As I was driving home today, it occurred to me that there must be thousands of other cars that I come across in a day but none of them really stand out.
There’s traffic in my lane, oncoming traffic and traffic down the side streets that I pay little attention to. There is a car that is ideally suited for anyone. Some of them are safe, reliable, good on gas, roomy, etc. But they just seem to blend in. Of course, there is that occasional car that is bellowing thick, black smoke or the one that plays music at a dangerously loud level. I even saw a car that was on fire once. Literally, on fire as it was driving down the road. These are the few cars that stand out in the crowd, the ones that are obnoxious or simply noxious.
I compare this to the people that we meet in our lives and the ones we choose to date. I hear women complain that they can’t seem to find a good guy. Heck, that’s like finding a good car, they are everywhere. But the good guys are the ones who will get passed up because they blend into the crowd. They get stuck in the “Friend zone”, overlooked and taken for granted because they are safe and reliable.

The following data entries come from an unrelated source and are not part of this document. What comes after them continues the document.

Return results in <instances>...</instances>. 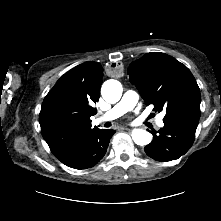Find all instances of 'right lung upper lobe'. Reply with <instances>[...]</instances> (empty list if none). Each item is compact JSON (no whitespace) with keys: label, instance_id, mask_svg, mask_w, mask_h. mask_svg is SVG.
Returning <instances> with one entry per match:
<instances>
[{"label":"right lung upper lobe","instance_id":"right-lung-upper-lobe-1","mask_svg":"<svg viewBox=\"0 0 221 221\" xmlns=\"http://www.w3.org/2000/svg\"><path fill=\"white\" fill-rule=\"evenodd\" d=\"M103 68L85 62L59 78L44 98L39 122L43 138L52 153L61 157L97 129L90 117L96 114L93 103L99 100Z\"/></svg>","mask_w":221,"mask_h":221}]
</instances>
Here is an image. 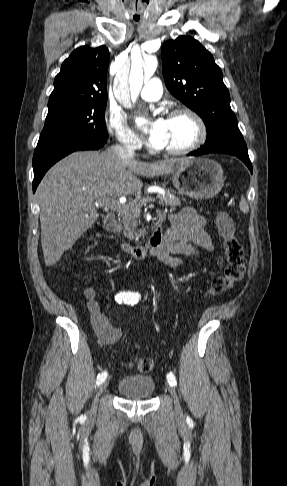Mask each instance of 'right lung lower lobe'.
I'll use <instances>...</instances> for the list:
<instances>
[{
	"mask_svg": "<svg viewBox=\"0 0 287 486\" xmlns=\"http://www.w3.org/2000/svg\"><path fill=\"white\" fill-rule=\"evenodd\" d=\"M105 143L106 140L103 142H71L36 148L33 156V192H35L46 171L58 160L74 151L98 150L102 148Z\"/></svg>",
	"mask_w": 287,
	"mask_h": 486,
	"instance_id": "98d812e1",
	"label": "right lung lower lobe"
}]
</instances>
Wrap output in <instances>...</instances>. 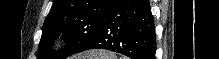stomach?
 <instances>
[{"label":"stomach","mask_w":219,"mask_h":59,"mask_svg":"<svg viewBox=\"0 0 219 59\" xmlns=\"http://www.w3.org/2000/svg\"><path fill=\"white\" fill-rule=\"evenodd\" d=\"M93 53V55H96L97 54V52H92Z\"/></svg>","instance_id":"stomach-1"}]
</instances>
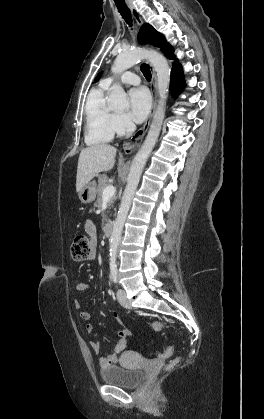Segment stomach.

You don’t really think too much about your car as long a it starts and gets you where you are going. If it catches on fire or leaves you stranded you’ll be thinking about it all day. The same goes for people. When I started my own business, years ago, a friend told me, “Make a customer happy and they might tell three people about you. Make a customer unhappy and they are certain to tell a dozen or more people about you.” I believe this to be true, bad news travels fast and people get more passionate about negative feelings than good ones.
It’s as if something that is dangerous or toxic triggers some instinctual safety mechanism and creates a more powerful memory. So, really, the most memorable people in our lives are the ones who were most toxic. And many of us don’t seem to be able to get beyond this with our logic. There may be some instinct associated with women wanting a “bad boy” because he appears to be the alpha male but I wonder if there is simply more to it than that. I wonder if we are programmed to recognize danger as a powerful emotion and place more emphasis on it as we commit it to memory.
That may have been great, in less civilized times, when we faced real dangers. Now, however, it seems to be having a paradoxical effect on us and actually drawing some people towards danger. It makes us feel excited and alive but is it really what is best for us in the long run?